Este es el pensamiento que Nietzsche declara haber hallado en «los antiguos autores» . Si todo lo que deviene, decía Platón, jamás puede eludir el presente, a partir del momento en que lo alcanza, deja de devenir y se convierte entonces en lo que está deviniendo . Pero este

pensamiento antiguo es comentado por Nietzsche: siempre que lo he encontrado, «estaba determinado por residuos de pensamientos generalmente teológicos».

 

Porque, al obstinarse en preguntarse cómo pudo empezar el devenir y por qué no ha acabado todavía, los filósofos antiguos son falsos trágicos, que invocan el hybris, el crimen, el castigo.
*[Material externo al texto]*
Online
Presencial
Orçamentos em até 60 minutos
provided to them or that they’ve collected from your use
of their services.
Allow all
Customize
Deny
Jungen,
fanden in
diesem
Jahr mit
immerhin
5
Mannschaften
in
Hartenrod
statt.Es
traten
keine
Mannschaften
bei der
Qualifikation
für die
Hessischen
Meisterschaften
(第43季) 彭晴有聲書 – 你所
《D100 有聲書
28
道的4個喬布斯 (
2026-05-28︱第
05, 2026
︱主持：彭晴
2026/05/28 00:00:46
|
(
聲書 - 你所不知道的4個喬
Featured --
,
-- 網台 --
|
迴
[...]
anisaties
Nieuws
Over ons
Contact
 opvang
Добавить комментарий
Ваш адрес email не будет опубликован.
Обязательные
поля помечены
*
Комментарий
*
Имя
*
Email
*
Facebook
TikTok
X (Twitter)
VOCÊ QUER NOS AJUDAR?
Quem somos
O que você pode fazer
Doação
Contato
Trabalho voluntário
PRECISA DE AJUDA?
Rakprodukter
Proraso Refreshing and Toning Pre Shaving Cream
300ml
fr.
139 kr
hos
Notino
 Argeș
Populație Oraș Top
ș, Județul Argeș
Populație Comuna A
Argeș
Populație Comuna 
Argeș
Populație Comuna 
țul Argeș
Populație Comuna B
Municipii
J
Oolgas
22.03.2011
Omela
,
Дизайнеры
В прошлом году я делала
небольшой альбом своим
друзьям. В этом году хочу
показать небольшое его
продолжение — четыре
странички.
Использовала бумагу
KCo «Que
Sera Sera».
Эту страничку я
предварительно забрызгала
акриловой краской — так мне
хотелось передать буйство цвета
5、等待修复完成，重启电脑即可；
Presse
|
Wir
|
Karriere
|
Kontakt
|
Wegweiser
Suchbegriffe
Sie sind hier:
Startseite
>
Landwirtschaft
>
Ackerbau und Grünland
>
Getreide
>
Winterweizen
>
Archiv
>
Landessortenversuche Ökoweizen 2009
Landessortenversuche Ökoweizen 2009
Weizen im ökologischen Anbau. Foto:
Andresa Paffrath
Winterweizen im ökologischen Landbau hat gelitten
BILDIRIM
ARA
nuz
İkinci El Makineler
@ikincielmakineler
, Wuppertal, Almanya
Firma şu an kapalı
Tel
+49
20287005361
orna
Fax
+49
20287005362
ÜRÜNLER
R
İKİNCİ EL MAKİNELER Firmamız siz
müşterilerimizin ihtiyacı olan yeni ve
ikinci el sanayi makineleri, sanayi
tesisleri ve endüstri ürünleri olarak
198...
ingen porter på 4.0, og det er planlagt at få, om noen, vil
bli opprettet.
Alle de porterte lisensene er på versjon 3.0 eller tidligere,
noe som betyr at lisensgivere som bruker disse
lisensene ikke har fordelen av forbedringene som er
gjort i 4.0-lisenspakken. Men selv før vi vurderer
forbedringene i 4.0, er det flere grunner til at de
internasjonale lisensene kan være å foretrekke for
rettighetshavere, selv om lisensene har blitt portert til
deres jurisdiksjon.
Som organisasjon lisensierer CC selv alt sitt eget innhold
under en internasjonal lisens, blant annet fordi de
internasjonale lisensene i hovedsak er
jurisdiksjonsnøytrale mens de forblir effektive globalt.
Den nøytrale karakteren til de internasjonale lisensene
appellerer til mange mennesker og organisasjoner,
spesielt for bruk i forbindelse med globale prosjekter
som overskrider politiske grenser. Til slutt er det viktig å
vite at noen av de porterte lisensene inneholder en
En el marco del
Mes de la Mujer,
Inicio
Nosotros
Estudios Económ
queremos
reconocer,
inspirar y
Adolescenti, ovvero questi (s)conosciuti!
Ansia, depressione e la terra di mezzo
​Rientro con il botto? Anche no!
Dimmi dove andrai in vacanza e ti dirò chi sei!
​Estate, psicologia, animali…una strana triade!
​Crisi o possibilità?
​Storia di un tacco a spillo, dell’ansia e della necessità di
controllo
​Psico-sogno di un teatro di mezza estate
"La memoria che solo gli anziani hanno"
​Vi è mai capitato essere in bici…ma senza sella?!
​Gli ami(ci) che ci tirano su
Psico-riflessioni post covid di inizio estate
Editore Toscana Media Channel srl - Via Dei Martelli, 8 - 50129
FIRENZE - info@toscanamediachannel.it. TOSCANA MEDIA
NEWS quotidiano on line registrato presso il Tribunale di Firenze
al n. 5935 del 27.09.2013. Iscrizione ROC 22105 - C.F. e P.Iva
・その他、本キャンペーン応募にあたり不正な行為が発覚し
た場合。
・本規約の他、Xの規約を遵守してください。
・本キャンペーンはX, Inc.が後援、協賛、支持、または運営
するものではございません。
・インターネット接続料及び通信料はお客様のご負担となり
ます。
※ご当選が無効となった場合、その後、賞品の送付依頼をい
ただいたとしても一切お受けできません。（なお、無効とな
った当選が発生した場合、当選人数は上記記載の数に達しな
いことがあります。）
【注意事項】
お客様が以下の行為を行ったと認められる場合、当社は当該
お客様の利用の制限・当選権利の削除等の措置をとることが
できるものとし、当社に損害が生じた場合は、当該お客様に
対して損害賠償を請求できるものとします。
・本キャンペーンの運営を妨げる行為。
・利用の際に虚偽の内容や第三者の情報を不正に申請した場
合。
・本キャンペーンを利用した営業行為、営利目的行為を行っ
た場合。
Salvo Heráclito, no se sitúan en la presencia del pensamiento del puro devenir, ni en la ocasión de este pensamiento. El que el instante actual no sea un instante de ser o de presente «en el sentido estricto», que sea el instante que pasa, nos obliga a pensar el devenir, pero a pensarlo precisamente como lo que no ha podido empezar y lo que no puede acabar de devenir.

 

 

¿Cómo fundamenta el eterno retorno el pensamiento del puro devenir? Este pensamiento es suficiente para dejar de creer en el ser distinto del devenir, opuesto al devenir; pero es también suficiente para creer en el ser del propio devenir. ¿Cuál es el ser de lo que deviene, de lo que no empieza ni termina de devenir? Retornar, el ser de lo que deviene. «Decir que todo retorna es aproximar al máximo el mundo del devenir y el del ser: cumbre de la contemplación» II5 5. El problema de la contemplación debe aún ser formulado de otra manera: ¿cómo puede constituirse el pasado en el tiempo? ¿cómo puede pasar el presente? Jamás el instante que pasa podría pasar, si no fuera ya pasado al mismo tiempo que presente, todavía futuro al mismo tiempo que presente.

 

Si el presente no pasase por sí mismo, si hubiera que esperar un nuevo presente para que éste deviniese pasado, nunca el pasado en general se constituiría en el tiempo, ni pasaría ese presente:

 

nosotros no podernos esperar, es preciso que el instante sea a un tiempo presente y pasado, presente y devenir, para que pase (y pasa en beneficio de otros instantes). Es preciso que el presente coexista consigo como pasado y como futuro. Su relación con los otros instantes se funda en la relación sintética del instante consigo mismo como presente, pasado y futuro.

 

El eterno retorno es pues la respuesta al problema del pasaje. Y en este sentido, no debe interpretarse como el retorno de algo que es, que es uno o que es lo mismo. Al utilizar la expresión «eterno retorno» nos contradecimos si entendemos: retorno de lo mismo. No es el ser el que vuelve, sino que es el propio retornar el que constituye el ser en tanto que se afirma en el devenir y en lo que pasa. No vuelve lo uno, sino que el propio volver es lo uno que se afirma en lo diverso o en lo múltiple.

 

En otros términos, la identidad en el eterno retorno no designa la naturaleza de lo que vuelve, sino al contrario el hecho de volver por el que difiere. Por eso el eterno retorno debe pensarse como una síntesis: síntesis del tiempo y sus dimensiones, síntesis de lo diverso y de su reproducción, síntesis del devenir y del ser que se afirma en el devenir, síntesis de la doble afirmación.

 

El eterno retomo, entonces, depende de un principio que no es la identidad, sino que, según lo anterior, debe satisfacer las exigencias de una verdadera razón suficiente.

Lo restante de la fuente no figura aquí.